My problem is the following: whatever set of predictor variables I use, the classifications never get better than a specificity of 100% and a sensitivity of 0%. However unsatisfactory, this could actually be the best possible result, given the set of candidate predictor variables (from which I can't deviate).

But, I couldn't help but think I could do better, so I noticed that the categories of the dependent variable were quite unevenly balanced, almost 4:1. Could a more balanced subsample improve classifications?

Best Answer

Balance in the Training Set

For logistic regression models unbalanced training data affects only the estimate of the model intercept (although this of course skews all the predicted probabilities, which in turn compromises your predictions).
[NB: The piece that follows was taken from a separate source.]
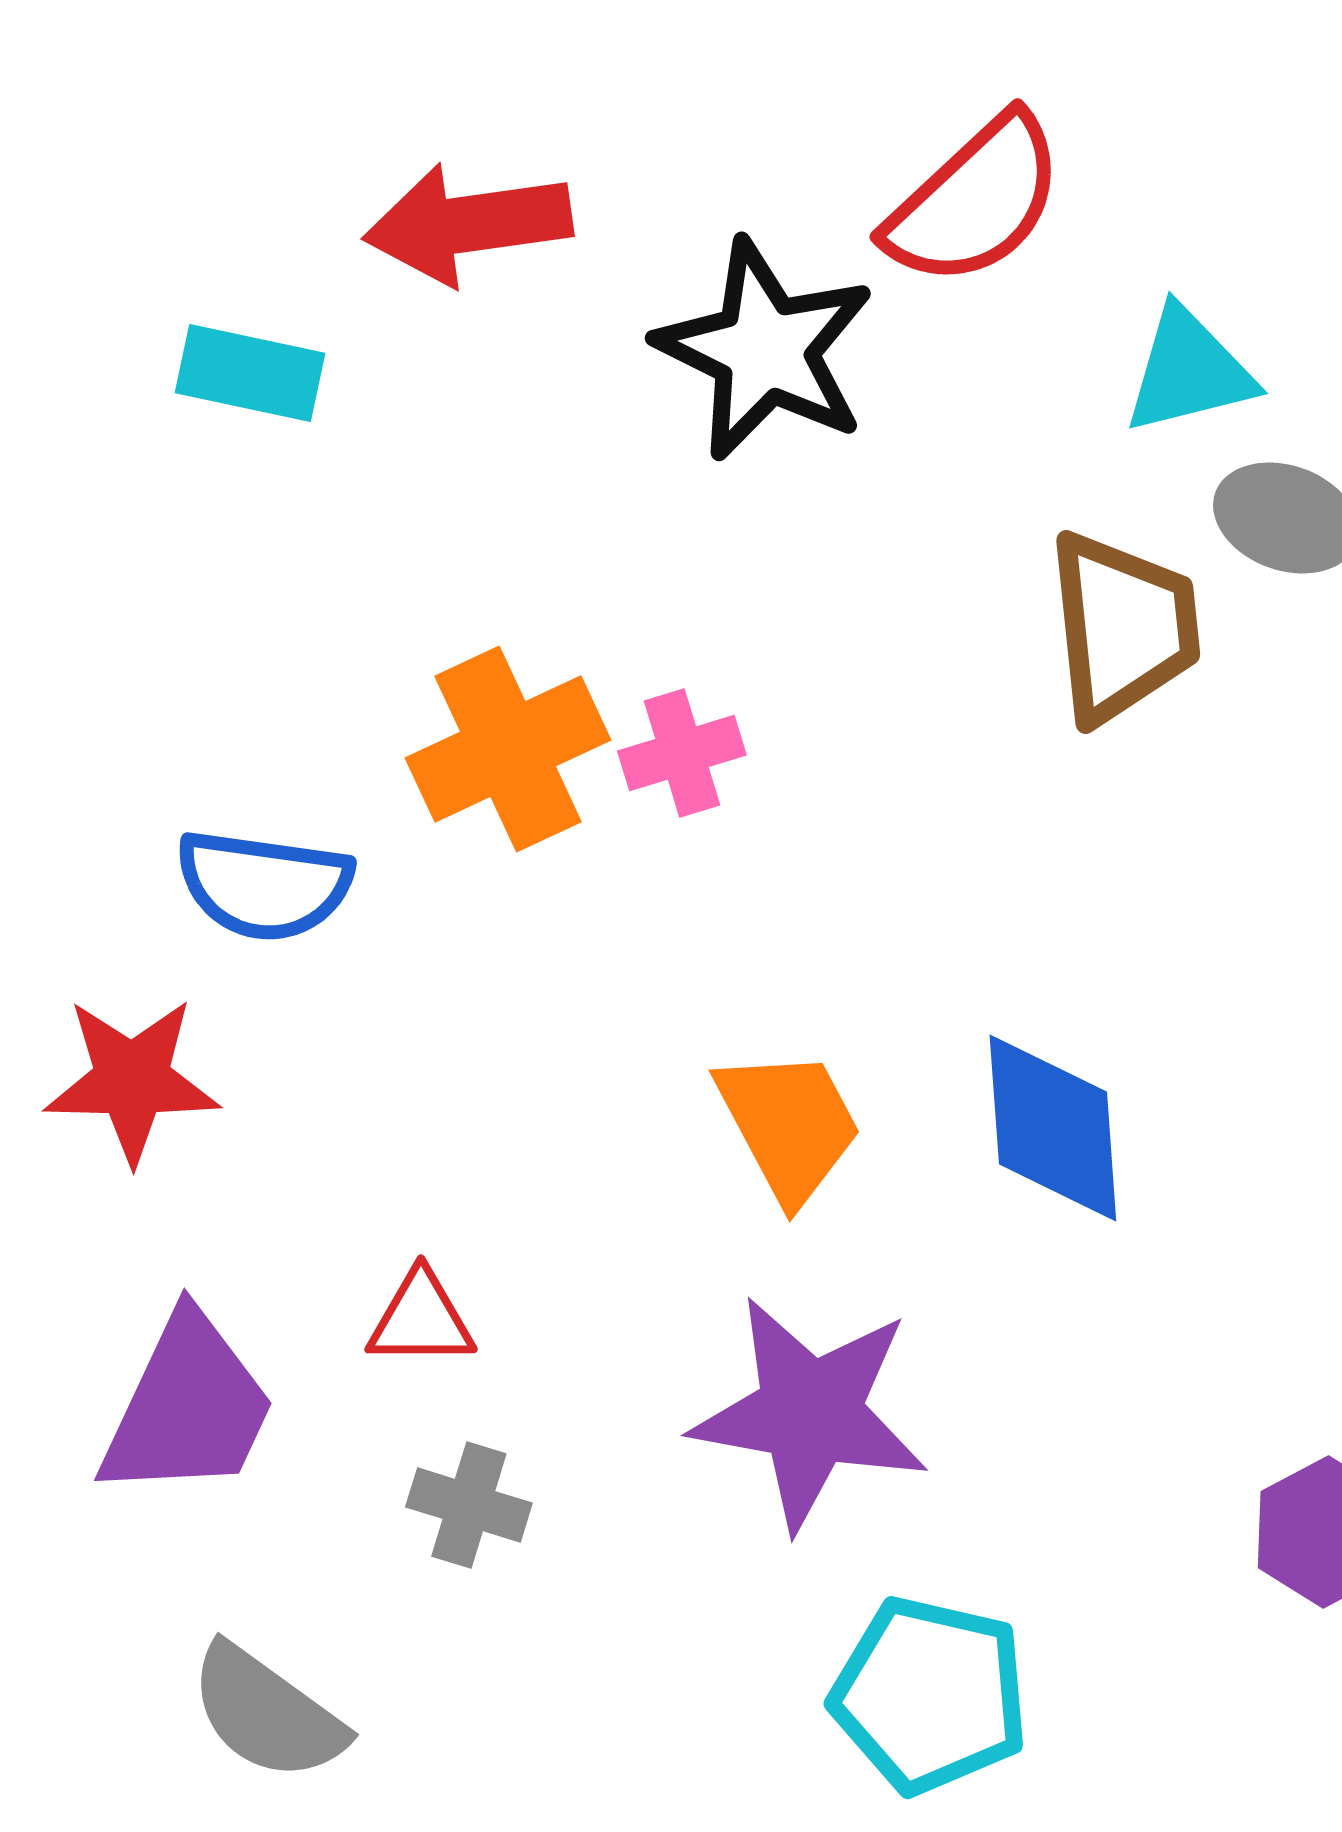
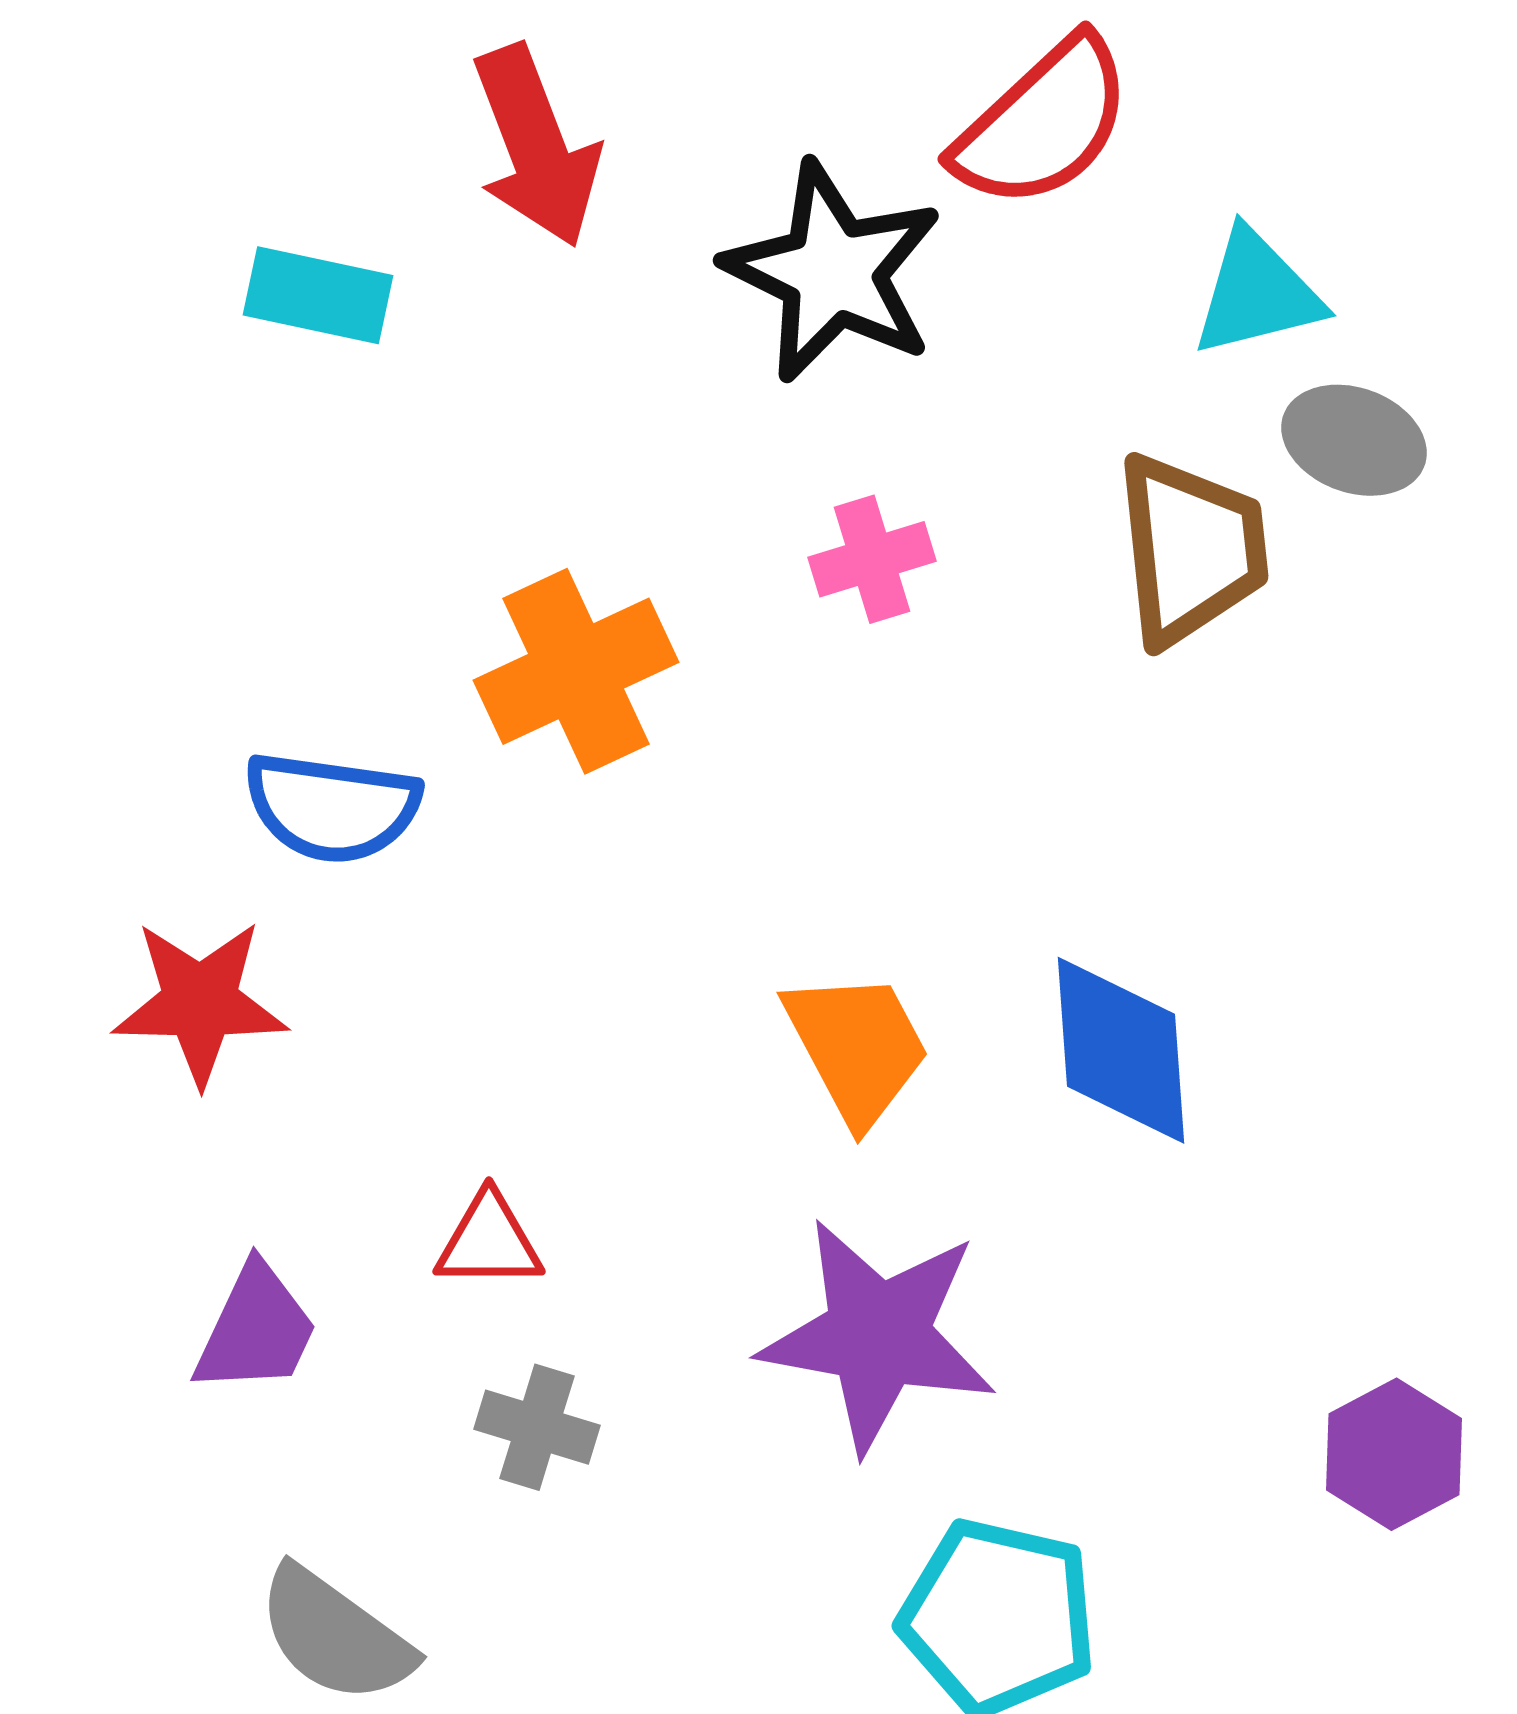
red arrow: (468, 224) -> (536, 146), turned -103
pink cross: (682, 753) -> (872, 559), moved
purple trapezoid: (188, 1407) -> (256, 1329), size x0.7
Fortunately the intercept correction is straightforward: Provided you know, or can guess, the true proportion of 0s and 1s and know the proportions in the training set you can apply a rare events correction to the intercept. Details are in King and Zeng (2001) [PDF].

These 'rare event corrections' were designed for case control research designs, mostly used in epidemiology, that select cases by choosing a fixed, usually balanced number of 0 cases and 1 cases, and then need to correct for the resulting sample selection bias. Indeed, you might train your classifier the same way. Pick a nice balanced sample and then correct the intercept to take into account the fact that you've selected on the dependent variable to learn more about rarer classes than a random sample would be able to tell you.

Making Predictions

On a related but distinct topic: Don't forget that you should be thresholding intelligently to make predictions. It is not always best to predict 1 when the model probability is greater 0.5. Another threshold may be better. To this end you should look into the Receiver Operating Characteristic (ROC) curves of your classifier, not just its predictive success with a default probability threshold.